Some of the problems in the grammar are easily overcome. If we change the production for TalkShow to

        TalkShow = "host" { "listener" "host" } .

we remove one of the Rule 2 problems, and we do not lose anything at all - if a Filler had been present it would have shown up as part of the next item.

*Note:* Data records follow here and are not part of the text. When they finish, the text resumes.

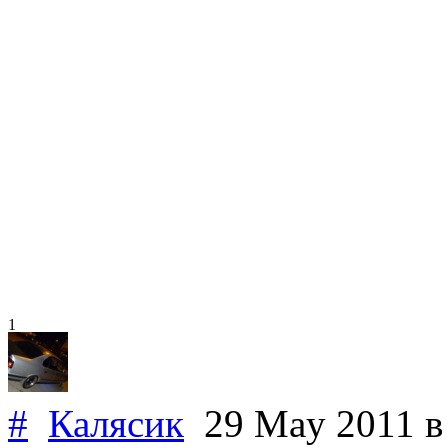
1
#
Калясик
29 May 2011
в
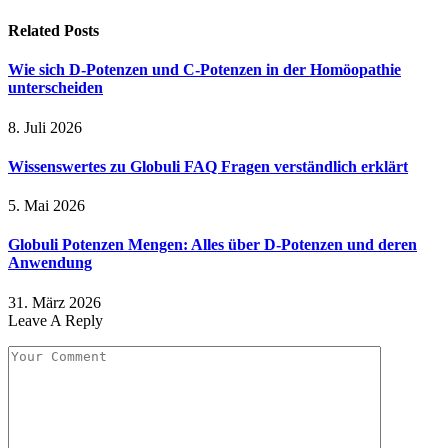
Related
Posts
Wie sich D-Potenzen und C-Potenzen in der Homöopathie
unterscheiden
8. Juli 2026
Wissenswertes zu Globuli FAQ Fragen verständlich erklärt
5. Mai 2026
Globuli Potenzen Mengen: Alles über D-Potenzen und deren
Anwendung
31. März 2026
Leave A Reply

We can remove the Rule 1 problem involving "advert" by a simple trick which is useful on many occasions - delay the factorization of the alternatives that cause problems. At the same time we remove the ambiguous nonsense generated by the element [ Weather ] :

        Radio      = { TalkShow | "music" | "advert" [ RestOfNews ] } .
        RestofNews = NewsItem { NewsItem } Weather Filler .

Conceptually a NewsBulletin in the old form - starting with an "advert" - is still required.

The Rule 2 complication with "LGE" is easily overcome by simply removing the { "LGE" } element.

How do we get the problematic "Zuma" to go away? A careful look at the production for NewsItem has revealed that the grammar is actually ambiguous - it appears we are allowed to parse a substring "ANC" "Zuma" "ANC" in two ways (either as ("ANC" "Zuma") ( ε "ANC" ) or as ("ANC" ε ) ( "Zuma" "ANC"). Now if we really want to find a grammar that is ambiguous (bearing in mind the rude remarks made in lectures that politicians love ambiguity, we might just want to do so!) we shall not be able to do this in an LL(1) compliant way. Trying to get behind the intent of the problem might suggest that we want a grammar in which it is possible to have news items on the "ANC" without mentioning "Zuma" in the same breath, but if we ever mention "Zuma" it must either have been just after mentioning "ANC", or (if we had not done so), we have no option but to mention "ANC" straight afterwards.

One way to try to do this is to write the production:

        NewsItem  =   "ANC" [ "Zuma" ] | "strike" | "Zuma" "ANC"
                    | "Wayde" | "corruption" | "Zuma" "music" | Accident .

which gets rid of the Rule 1 violation, but not the Rule 2 violation. However, this one might not be serious - it is, in fact, exactly the same situation as the "dangling else" and a practical parser would resolve it in the same way that we discuss in lectures - that is, a news item on "Zuma" immediately following "ANC" would be bound to that story on "ANC", and not to one still to follow. So, presented with

"ANC" "Zuma" "ANC" "Wayde"

would be handled as syntactically equivalent to

("ANC" "Zuma") ("ANC") ("Wayde")

and not as

("ANC") ("Zuma" "ANC") "Wayde"

Of course, in a sense, this behaviour of the parser might not be what was really wanted, and the grammars are no longer equivalent - this is a situation where, in a sense, the semantics have become "context sensitive". In the case of the "dangling else", the recursive descent parser works very well, and if one wants the opposite sort of effect, one can resort to code in { braces }.

Some suggested that the production just be written even more simply

        NewsItem  =   "ANC" | "strike" | "Zuma" |
                    | "Wayde" | "corruption" | "Oscar" | "LGE" | Accident .

but no - one could then have news bulletins where "Zuma" is mentioned without mention of the "ANC" at all or the "ANC" without mention of "Zuma". Bliss?